How to Make Sauerkraut
Fermented foods are how people have taken their pro-biotics for thousands of years and they are so much tastier than a pill! I learned how to make sauerkraut a couple of years ago and is one of the easiest and yummiest fermented foods to make. You only need 3 ingredients.
First take a head of cabbage (or however much you want), wash and dice.
Then pound the cabbage with a mallet, stone or big wooden spoon. Anything heavy enough to help break it up and squish up the juices.
Start layering it into the jar you are going to ferment in. Sprinkle a layer of cabbage,
Then a layer of sea salt (not a whole teaspoon, this was just to show what kind of salt I use)

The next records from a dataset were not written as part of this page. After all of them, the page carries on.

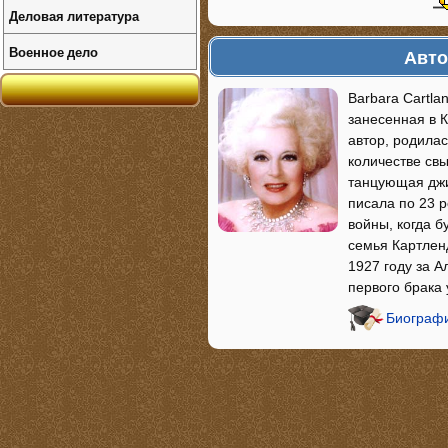
Деловая литература
Военное дело
Авто
Barbara Cartla
занесенная в 
автор, родилас
количестве св
танцующая джиг
писала по 23 
войны, когда б
семья Картлен
1927 году за А
первого брака 
Биографи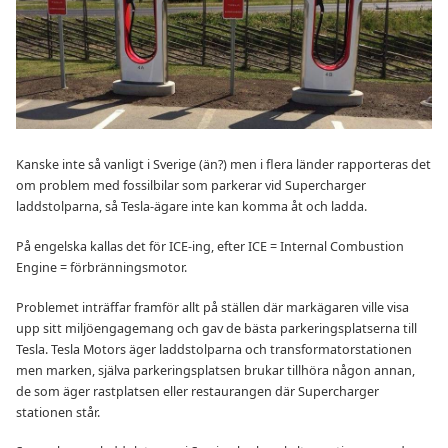
Kanske inte så vanligt i Sverige (än?) men i flera länder rapporteras det
om problem med fossilbilar som parkerar vid Supercharger
laddstolparna, så Tesla-ägare inte kan komma åt och ladda.
På engelska kallas det för ICE-ing, efter ICE = Internal Combustion
Engine = förbränningsmotor.
Problemet inträffar framför allt på ställen där markägaren ville visa
upp sitt miljöengagemang och gav de bästa parkeringsplatserna till
Tesla. Tesla Motors äger laddstolparna och transformatorstationen
men marken, själva parkeringsplatsen brukar tillhöra någon annan,
de som äger rastplatsen eller restaurangen där Supercharger
stationen står.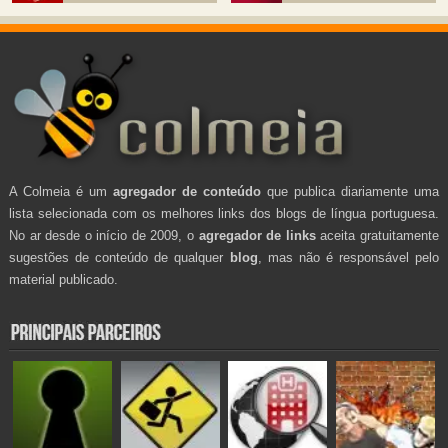
A Colmeia é um
agregador de conteúdo
que publica diariamente uma
lista selecionada com os melhores links dos blogs de língua portuguesa.
No ar desde o início de 2009, o
agregador de links
aceita gratuitamente
sugestões de conteúdo de qualquer
blog
, mas não é responsável pelo
material publicado.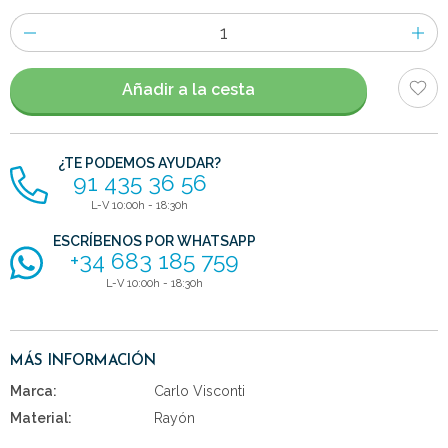
Número
de
artículos
Añadir a la cesta
¿TE PODEMOS AYUDAR?
91 435 36 56
L-V 10:00h - 18:30h
ESCRÍBENOS POR WHATSAPP
+34 683 185 759
L-V 10:00h - 18:30h
MÁS INFORMACIÓN
Marca:
Carlo Visconti
Material:
Rayón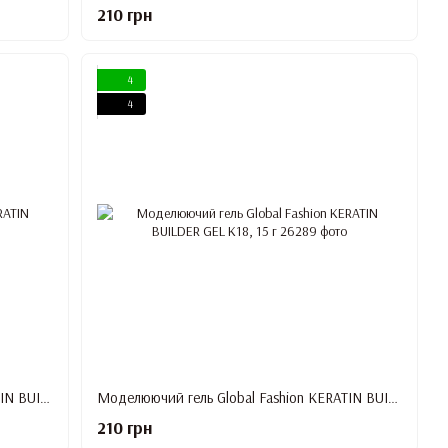
210 грн
4
4
Моделюючий гель Global Fashion KERATIN BUILDER GEL K17, 15 г
Моделюючий гель Global Fashion KERATIN BUILDER GEL K18, 15 г
210 грн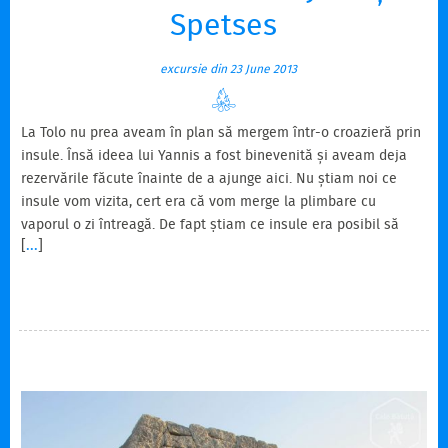
Spetses
excursie din 23 June 2013
La Tolo nu prea aveam în plan să mergem într-o croazieră prin
insule. Însă ideea lui Yannis a fost binevenită și aveam deja
rezervările făcute înainte de a ajunge aici. Nu știam noi ce
insule vom vizita, cert era că vom merge la plimbare cu
vaporul o zi întreagă. De fapt știam ce insule era posibil să
[
...
]
vizităm, putea fi o combinație între Hydra, Spetses, Poros.
Croaziere nu se fac în fiecare zi, doar vreo 2 sau 3 pe
săptămână. Și fiecare croazieră poate avea alt traseu. Astfel
depinde foarte mult de ziua aleasă. Și din 3 nopți de cazare,
câte vom sta noi aici, nu…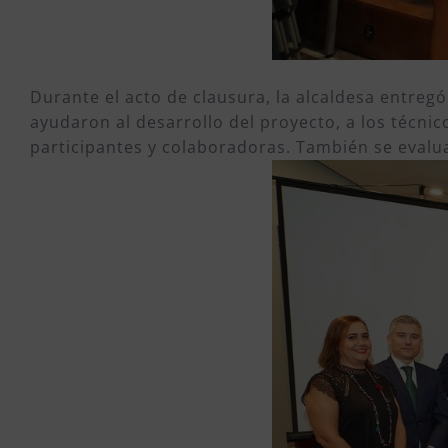
Durante el acto de clausura, la alcaldesa entreg
ayudaron al desarrollo del proyecto, a los técni
participantes y colaboradoras. También se evalua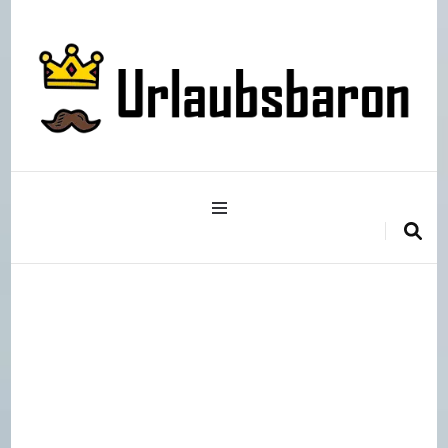
Reisetipps, -tricks und die besten Unterkünfte
Urlaubsbaron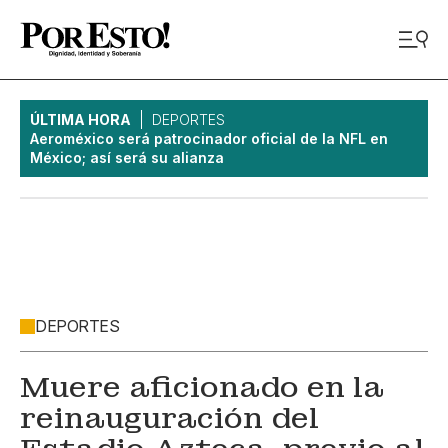
ÚLTIMA HORA
DEPORTES
Aeroméxico será patrocinador oficial de la NFL en
México; así será su alianza
DEPORTES
Muere aficionado en la
reinauguración del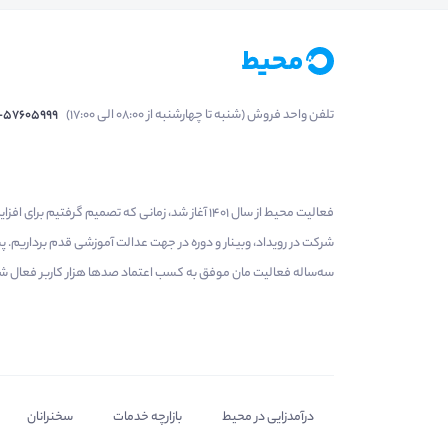
تلفن واحد فروش (شنبه تا چهارشنبه از 08:00 الی 17:00)
1-57605999
فعالیت محیط از سال 1401 آغاز شد، زمانی که تصمی
شرکت در رویداد، وبینار و دوره در جهت عدالت آموزشی قدم برداریم.
سه‌ساله فعالیت مان موفق به کسب اعتماد صدها هزار کاربر فعال شدیم
درآمدزایی در محیط
بازارچه خدمات
سخنرانان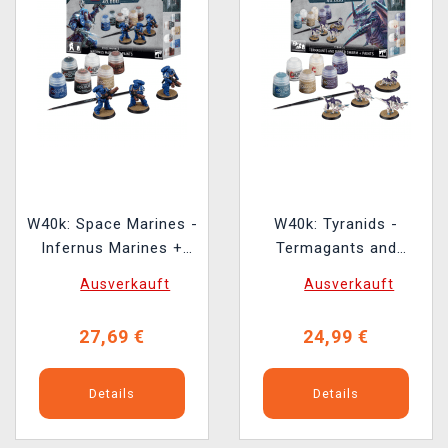
W40k: Space Marines -
W40k: Tyranids -
Infernus Marines +
Termagants and
Farben
Ripper Swarm +
Ausverkauft
Ausverkauft
Farben
27,69 €
24,99 €
Details
Details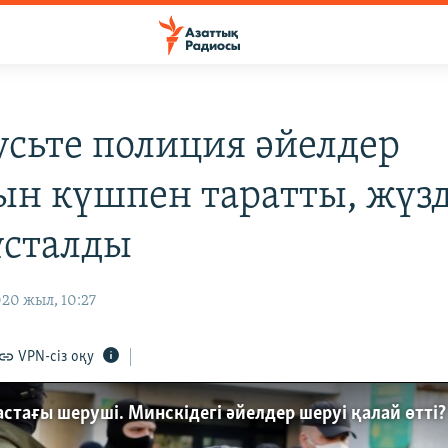
усьте полиция әйелдер
н күшпен таратты, жүз
ұсталды
20 жыл, 10:27
VPN-сіз оқу
астағы шеруші. Минскідегі әйелдер шеруі қалай өтті?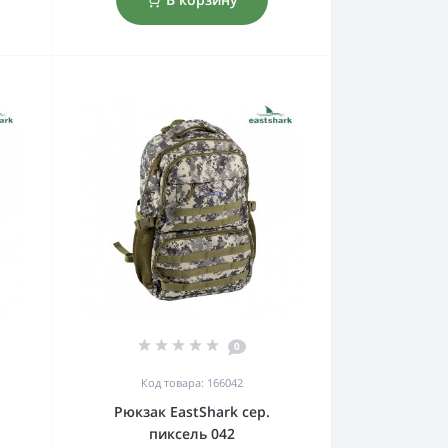
0
Код товара: 166042
Рюкзак EastShark сер.
пиксель 042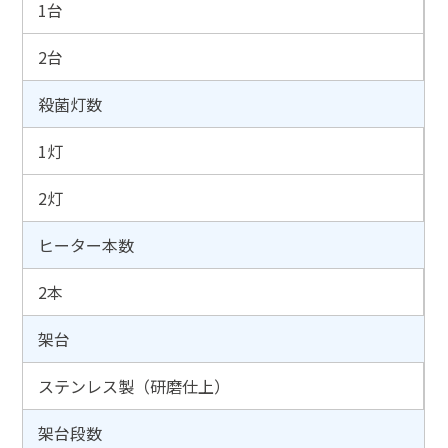
1台
2台
殺菌灯数
1灯
2灯
ヒーター本数
2本
架台
ステンレス製（研磨仕上）
架台段数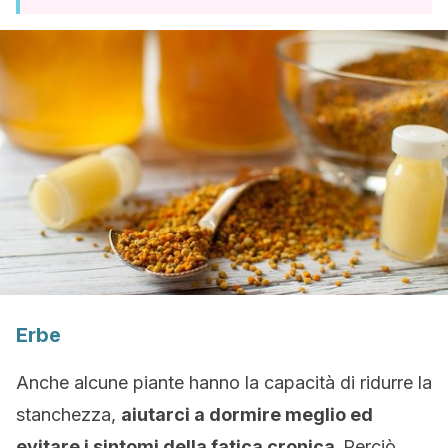
Erbe
Anche alcune piante hanno la capacità di ridurre la
stanchezza,
aiutarci a dormire meglio ed
evitare i sintomi della fatica cronica.
Perciò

Then a layer of whole caraway seed.
Continuing layering until you run out of cabbage or your jar is full. It is best to use a jar that won’t leave a lot of space at the top. Usually I use gallon size swing top jars, but this was a tiny little head of cabbage given to me by a friend, so it wouldn’t have filled up the big jar. Once the jar is full or cabbage you can pour a little bit of whey in (although this step is optional, since the salt and cabbage will ferment just fine without it). If the juices from the cabbage, plus any whey do not provide enough liquid to cover the cabbage, add water until the cabbage is all under liquid. Then seal it up! You do not need this kind of jar. Just one that is as airtight as possible.
That part on the top isn’t necessary, but it lets out the CO2. You can ferment sauerkraut however long you want. I usually do it four weeks. So, it is in my pantry now. Ready next month!!!!
Now you try.
Thank you to the Sally Fallon’s Nourishing Traditions cookbook for the recipe, which I have only minimally adapted.